Thursday, February 20, 2014
A Shooter Friendly Interface
I never mentioned how the HUD shown in the mock up isn't what the screen will look like at any given time. They way it's show in the mock-up is too cluttered. The real game screen only has your hearts, magic meter, pause button, and D-pad visible at all times. I just added all the things that could pop-up during gameplay to get an idea of size and placement for the GUI components.
The spell switcher, pixie teleport icons, and wallet only pop-up or slide out when you're using something related to them. The wallet slides out when you collect a gem, the pixies appear when you're teleporting, and the colorful spell switcher bar appears when one of the buttons below it gets pressed. The D-pad and spell switch buttons will be transparent in the actual game and the big spell cast button will be transparent when pressed or when you're unable to attack.
The D-pad isn't actually 4 separate buttons, but just a reference image. It will function much like the one for the "My Boy!" Gameboy emulator on Android. That D-Pad feels the most like a comfortable virtual joystick that actually works. I played the Legacy of Goku 2 on that emulator and the controls felt perfect. I want Unicorn Quest to have that kind of movement fluidity so I'll be coding the walking controls to work just like the emulator did.

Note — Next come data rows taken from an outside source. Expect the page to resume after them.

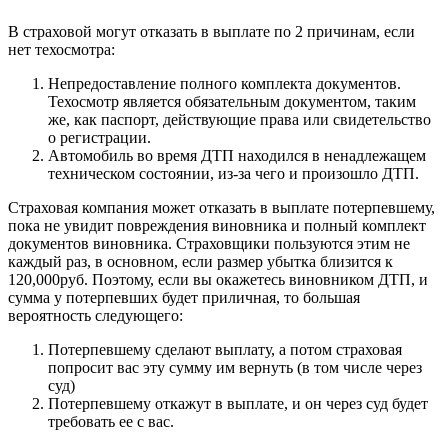
В страховой могут отказать в выплате по 2 причинам, если
нет техосмотра:
Непредоставление полного комплекта документов.
Техосмотр является обязательным документом, таким
же, как паспорт, действующие права или свидетельство
о регистрации.
Автомобиль во время ДТП находился в ненадлежащем
техническом состоянии, из-за чего и произошло ДТП.
Страховая компания может отказать в выплате потерпевшему,
пока не увидит повреждения виновника и полный комплект
документов виновника. Страховщики пользуются этим не
каждый раз, в основном, если размер убытка близится к
120,000руб. Поэтому, если вы окажетесь виновником ДТП, и
сумма у потерпевших будет приличная, то большая
вероятность следующего:
Потерпевшему сделают выплату, а потом страховая
попросит вас эту сумму им вернуть (в том числе через
суд)
Потерпевшему откажут в выплате, и он через суд будет
требовать ее с вас.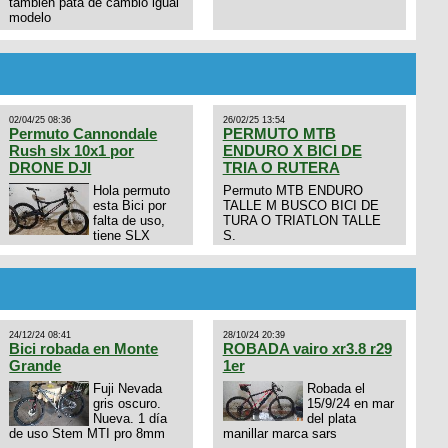
tambien pata de cambio igual
modelo
02/04/25 08:36
26/02/25 13:54
Permuto Cannondale
PERMUTO MTB
Rush slx 10x1 por
ENDURO X BICI DE
DRONE DJI
TRIA O RUTERA
Hola permuto
Permuto MTB ENDURO
esta Bici por
TALLE M BUSCO BICI DE
falta de uso,
TURA O TRIATLON TALLE
tiene SLX
S.
10x1, llantas y frenos LX,
Horquilla Axon tope de gama
con bloqueo al manubrio y
amortiguador FOX permuto
por drone de la marca Dji, les
dejo mi numero al que le
24/12/24 08:41
28/10/24 20:39
interesa 3434568861 saludos
Bici robada en Monte
ROBADA vairo xr3.8 r29
Grande
1er
Fuji Nevada
Robada el
gris oscuro.
15/9/24 en mar
Nueva. 1 día
del plata
de uso Stem MTI pro 8mm
manillar marca sars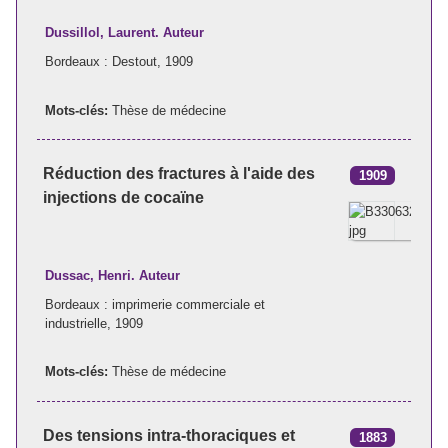
Dussillol, Laurent. Auteur
Bordeaux : Destout, 1909
Mots-clés:
Thèse de médecine
Réduction des fractures à l'aide des
1909
injections de cocaïne
Dussac, Henri. Auteur
Bordeaux : imprimerie commerciale et
industrielle, 1909
Mots-clés:
Thèse de médecine
Des tensions intra-thoraciques et
1883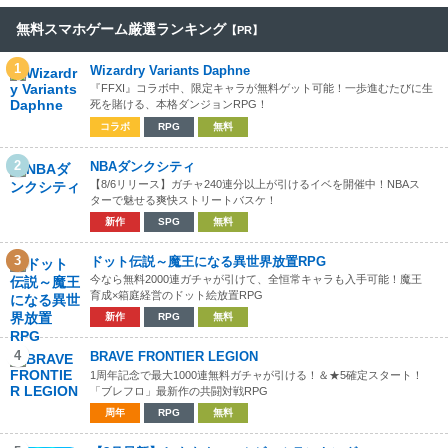
無料スマホゲーム厳選ランキング
【PR】
1
Wizardry Variants Daphne
『FFXI』コラボ中、限定キャラが無料ゲット可能！一歩進むたびに生
死を賭ける、本格ダンジョンRPG！
コラボ
RPG
無料
2
NBAダンクシティ
【8/6リリース】ガチャ240連分以上が引けるイベを開催中！NBAス
ターで魅せる爽快ストリートバスケ！
新作
SPG
無料
3
ドット伝説～魔王になる異世界放置RPG
今なら無料2000連ガチャが引けて、全恒常キャラも入手可能！魔王
育成×箱庭経営のドット絵放置RPG
新作
RPG
無料
4
BRAVE FRONTIER LEGION
1周年記念で最大1000連無料ガチャが引ける！＆★5確定スタート！
「ブレフロ」最新作の共闘対戦RPG
周年
RPG
無料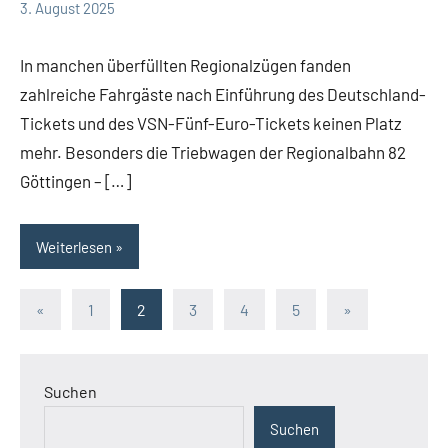
RV
2
3. August 2025
Suedniedersachsen
Kommentare
e.V.
In manchen überfüllten Regionalzügen fanden
zahlreiche Fahrgäste nach Einführung des Deutschland-
Tickets und des VSN-Fünf-Euro-Tickets keinen Platz
mehr. Besonders die Triebwagen der Regionalbahn 82
Göttingen – […]
Weiterlesen
Seitennummerierung
Vorherige
Nächste
«
1
2
3
4
5
»
Beiträge
Beiträge
der
Beiträge
Suchen
Suchen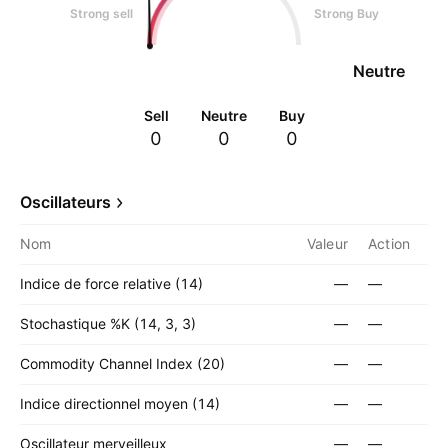
Strong sell
Strong Buy
Neutre
Sell
Neutre
Buy
0
0
0
Oscillateurs
Nom
Valeur
Action
Indice de force relative (14)
—
—
Stochastique %K (14, 3, 3)
—
—
Commodity Channel Index (20)
—
—
Indice directionnel moyen (14)
—
—
Oscillateur merveilleux
—
—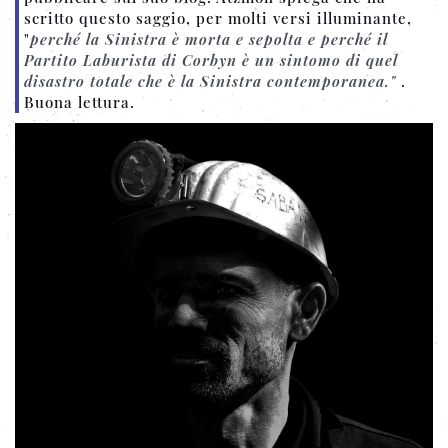
scritto questo saggio, per molti versi illuminante,
"
perché la Sinistra è morta e sepolta e perché il
Partito Laburista di Corbyn è un sintomo di quel
disastro totale che è la Sinistra contemporanea."
.
Buona lettura.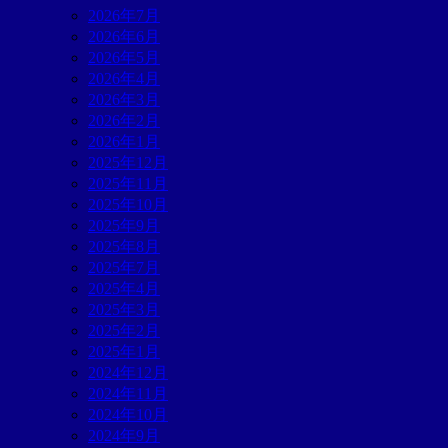
2026年7月
2026年6月
2026年5月
2026年4月
2026年3月
2026年2月
2026年1月
2025年12月
2025年11月
2025年10月
2025年9月
2025年8月
2025年7月
2025年4月
2025年3月
2025年2月
2025年1月
2024年12月
2024年11月
2024年10月
2024年9月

There needs to be plenty of room on screen to see incoming threats and spot vulnerable targets. That's why essential HUD components are at the top and bottom of the screen which centers on Clover. I also made the spell cast button big enough for comfortable tapping because it's going to be used almost as much as the D-pad. Both of those frequently used components are on opposite sides of the bottom half of the screen so player hold the device like any controller and have room to see more action (and not their fingers).